How to complete this task → From the data that follows, copy every line with the string "Lees".

Extracted material →

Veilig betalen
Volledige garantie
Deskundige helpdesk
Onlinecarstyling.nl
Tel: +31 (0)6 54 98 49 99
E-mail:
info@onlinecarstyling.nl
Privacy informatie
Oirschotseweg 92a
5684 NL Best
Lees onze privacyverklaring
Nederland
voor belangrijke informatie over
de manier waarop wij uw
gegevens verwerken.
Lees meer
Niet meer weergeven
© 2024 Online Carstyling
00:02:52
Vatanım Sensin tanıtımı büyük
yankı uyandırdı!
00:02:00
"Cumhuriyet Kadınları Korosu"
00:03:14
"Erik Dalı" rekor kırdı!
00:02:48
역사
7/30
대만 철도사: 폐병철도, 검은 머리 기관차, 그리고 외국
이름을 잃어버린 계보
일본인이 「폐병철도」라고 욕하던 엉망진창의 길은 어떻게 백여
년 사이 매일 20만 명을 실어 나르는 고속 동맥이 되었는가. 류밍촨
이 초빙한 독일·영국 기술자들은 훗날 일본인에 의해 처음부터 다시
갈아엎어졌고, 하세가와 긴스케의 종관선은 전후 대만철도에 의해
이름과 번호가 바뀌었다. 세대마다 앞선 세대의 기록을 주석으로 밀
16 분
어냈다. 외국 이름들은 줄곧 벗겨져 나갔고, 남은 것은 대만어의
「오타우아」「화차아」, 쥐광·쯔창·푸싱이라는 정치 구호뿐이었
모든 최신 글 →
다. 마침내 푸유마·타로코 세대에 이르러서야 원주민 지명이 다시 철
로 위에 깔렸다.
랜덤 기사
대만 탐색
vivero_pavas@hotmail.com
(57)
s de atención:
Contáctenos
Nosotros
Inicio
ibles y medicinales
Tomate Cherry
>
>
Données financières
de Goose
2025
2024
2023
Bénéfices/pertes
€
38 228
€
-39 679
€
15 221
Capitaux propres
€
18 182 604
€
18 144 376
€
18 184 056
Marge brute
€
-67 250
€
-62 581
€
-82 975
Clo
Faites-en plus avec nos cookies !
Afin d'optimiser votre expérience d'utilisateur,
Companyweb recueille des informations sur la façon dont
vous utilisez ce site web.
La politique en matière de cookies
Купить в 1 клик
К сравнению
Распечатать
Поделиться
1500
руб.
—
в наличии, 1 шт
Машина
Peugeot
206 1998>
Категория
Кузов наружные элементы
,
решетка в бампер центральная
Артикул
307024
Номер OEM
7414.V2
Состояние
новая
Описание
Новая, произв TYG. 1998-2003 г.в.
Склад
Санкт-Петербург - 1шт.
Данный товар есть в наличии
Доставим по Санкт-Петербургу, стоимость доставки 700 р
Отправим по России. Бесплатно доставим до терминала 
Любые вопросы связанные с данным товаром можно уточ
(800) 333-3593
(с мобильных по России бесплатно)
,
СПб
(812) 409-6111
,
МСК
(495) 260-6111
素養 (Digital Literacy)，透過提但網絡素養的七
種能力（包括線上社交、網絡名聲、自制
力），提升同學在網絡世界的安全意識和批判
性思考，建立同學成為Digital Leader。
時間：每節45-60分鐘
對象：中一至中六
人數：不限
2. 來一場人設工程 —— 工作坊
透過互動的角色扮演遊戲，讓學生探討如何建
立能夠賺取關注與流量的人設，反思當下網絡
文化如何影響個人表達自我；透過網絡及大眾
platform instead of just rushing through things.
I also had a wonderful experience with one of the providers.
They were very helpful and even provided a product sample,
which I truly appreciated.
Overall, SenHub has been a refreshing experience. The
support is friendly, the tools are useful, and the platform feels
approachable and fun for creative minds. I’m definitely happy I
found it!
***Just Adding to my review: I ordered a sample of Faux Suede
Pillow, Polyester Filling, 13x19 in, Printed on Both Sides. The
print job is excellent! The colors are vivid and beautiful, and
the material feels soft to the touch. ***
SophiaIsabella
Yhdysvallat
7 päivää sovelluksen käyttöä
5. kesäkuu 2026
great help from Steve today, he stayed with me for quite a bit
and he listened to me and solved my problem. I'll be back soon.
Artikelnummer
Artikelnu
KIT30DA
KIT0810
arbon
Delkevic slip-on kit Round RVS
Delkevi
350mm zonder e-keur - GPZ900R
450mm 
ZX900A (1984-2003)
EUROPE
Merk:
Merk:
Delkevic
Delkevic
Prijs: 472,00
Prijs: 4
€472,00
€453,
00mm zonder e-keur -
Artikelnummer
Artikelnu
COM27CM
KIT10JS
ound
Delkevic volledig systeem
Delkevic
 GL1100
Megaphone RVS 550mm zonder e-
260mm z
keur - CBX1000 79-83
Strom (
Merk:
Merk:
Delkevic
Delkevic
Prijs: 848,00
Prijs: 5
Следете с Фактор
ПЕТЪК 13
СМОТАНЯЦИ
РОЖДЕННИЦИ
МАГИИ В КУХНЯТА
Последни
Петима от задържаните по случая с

Answer →
Lees onze privacyverklaring
Lees meer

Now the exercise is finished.